Sentado en la oscuridad urdía un plan tras otro. Ninguno parecía real. Yo sólo tenía a Mofass. Él era el hilo que lo unía todo. Mofass y Poinsettia estaban metidos en algo raro, y yo le había hablado de los impuestos y de la Primera Iglesia Africana. Mofass era mi único sospechoso. Si mis suposiciones eran correctas, había sido él quien informara a Jackie y a Melvin que de que yo andaba fisgoneando en la Primera Iglesia Africana. Así que él era también responsable de la muerte del reverendo Towne y de Tania Lee. O puede que los matara él mismo. Mofass era el único que tenía un motivo. Quería mi dinero. Sabía que el gobierno me confiscaría mis propiedades y que él las podría comprar antes incluso de que fueran a subasta. Él sabía cómo redimir deudas e hipotecas. Por eso no quería que llegáramos a un acuerdo privado y yo pusiera las escrituras a su nombre. Él lo quería todo, pero de verdad.

Iba a matar a Mofass, principalmente porque él había asesinado a mi inquilina, y yo sentía que estaba en deuda con ella. Pero también porque había matado a Chaim y yo había llegado a querer a aquel hombre. Mofass había destruido mi vida y me las pagaría.

Todo lo que le había contado a Craxton eran verdades a medias y mentiras para mantenerlo ocupado mientras yo me marchaba a México.

México. EttaMae, yo, y quizá también LaMarque. Me parecía un sueño. Era mejor que todo lo que había tenido hasta entonces, o al menos eso era lo que me decía a mí mismo.

Me senté a esperar que me llamaran. Sin radio ni televisión. Encendí una luz en el dormitorio y luego fui al salón y me senté a oscuras. Estaba leyendo un libro sobre la historia de Roma, pero aquella noche no me sentía con ánimos como para continuar. La historia de Roma no me atraía como solía hacerlo otras veces. No me importaba que los godos y los visigodos saquearan el imperio; ni siquiera me importaban los vándalos, tan terribles que los romanos convirtieron su nombre en sinónimo de destrucción.

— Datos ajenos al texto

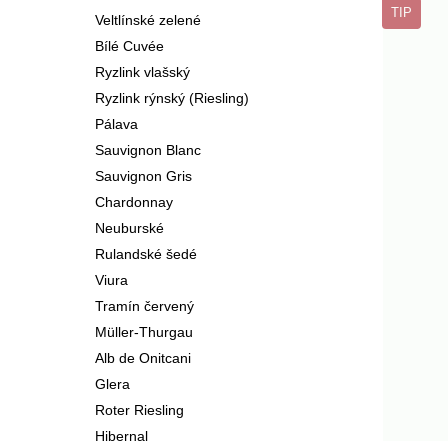
TIP
Veltlínské zelené
Bílé Cuvée
Ryzlink vlašský
Ryzlink rýnský (Riesling)
Pálava
Sauvignon Blanc
Sauvignon Gris
Chardonnay
Neuburské
Rulandské šedé
Viura
Tramín červený
Müller-Thurgau
Alb de Onitcani
Glera
Roter Riesling
Hibernal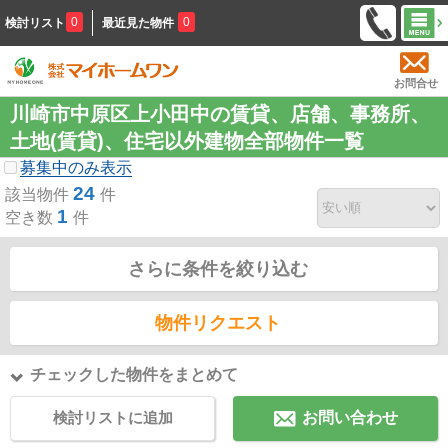
0
0
検討リスト
最近見た物件
お問合せ
川崎市中原区上小田中の賃貸、店舗、事務所、
土地(賃貸)、住宅以外建物全部物件一覧
募集中のみ表示
24
該当物件
件
1
空き数
件
さらに条件を絞り込む
物件リクエスト
チェックした物件をまとめて
検討リストに追加
お問い合わせ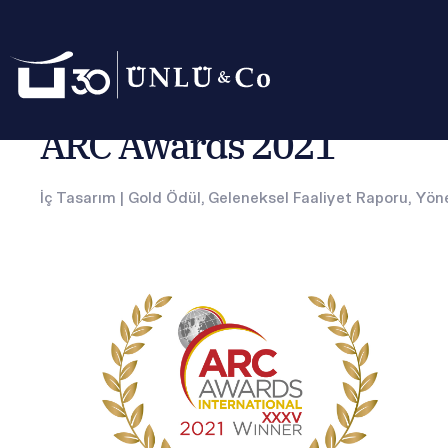
Anasayfa
Hakkımızda
Ödüllerimiz
ARC Awards 2021
ARC Awards 2021
İç Tasarım | Gold Ödül, Geleneksel Faaliyet Raporu, Yön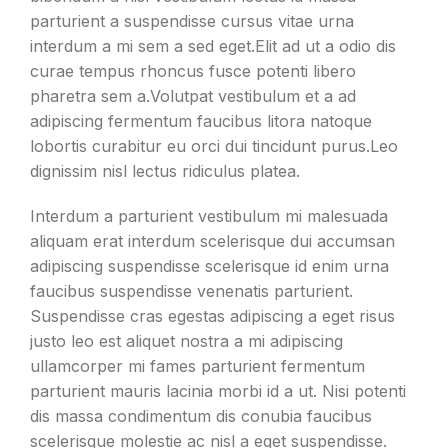
parturient a suspendisse cursus vitae urna
interdum a mi sem a sed eget.Elit ad ut a odio dis
curae tempus rhoncus fusce potenti libero
pharetra sem a.Volutpat vestibulum et a ad
adipiscing fermentum faucibus litora natoque
lobortis curabitur eu orci dui tincidunt purus.Leo
dignissim nisl lectus ridiculus platea.
Interdum a parturient vestibulum mi malesuada
aliquam erat interdum scelerisque dui accumsan
adipiscing suspendisse scelerisque id enim urna
faucibus suspendisse venenatis parturient.
Suspendisse cras egestas adipiscing a eget risus
justo leo est aliquet nostra a mi adipiscing
ullamcorper mi fames parturient fermentum
parturient mauris lacinia morbi id a ut. Nisi potenti
dis massa condimentum dis conubia faucibus
scelerisque molestie ac nisl a eget suspendisse.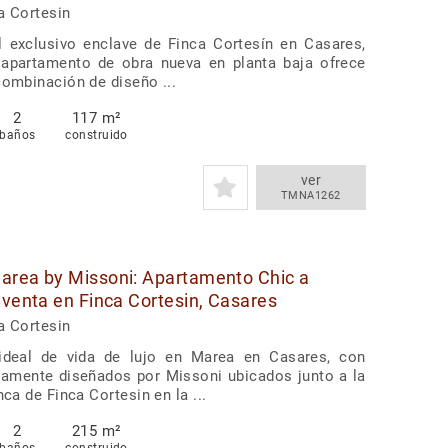
asares
a Cortesin
l exclusivo enclave de Finca Cortesín en Casares,
 apartamento de obra nueva en planta baja ofrece
combinación de diseño ...
2
117 m²
baños
construido
ver
TMNA1262
area by Missoni: Apartamento Chic a
 venta en Finca Cortesin, Casares
a Cortesin
ideal de vida de lujo en Marea en Casares, con
llamente diseñados por Missoni ubicados junto a la
nca de Finca Cortesin en la ...
2
215 m²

En verdad, ni siquiera creía en la historia. Lo real era lo que me estaba sucediendo a mí. Lo real era un dolor de muelas, y un hombre en quien confiaba y que había jugado sucio conmigo. Lo real, lo verdadero, era un estómago vacío, o una mujer diciendo sí, o diciendo no. Lo verdadero era lo que podíamos sentir. La historia era para mí como la televisión, no era la gran ola de la humanidad moviéndose a través de un océano de minutos y de horas, ni era tampoco la humanidad volviéndose cada día mejor. Había visto bastantes asesinatos en Europa como para saber que los nazis eran peores que los bárbaros a las puertas de Roma. Y si yo hubiera estado en Roma, me habrían llamado bárbaro; y en nuestros días, en Watts, nada había cambiado.

Chaim quería un mundo mejor para mí y para mi pueblo. Chaim era un buen hombre, mejor que muchos en Washington, y mejor que un montón de negros que yo conocía. Pero estaba muerto. Chaim ya era historia, como suele decirse, y yo, en la oscuridad, con mi revólver en la mano, era real.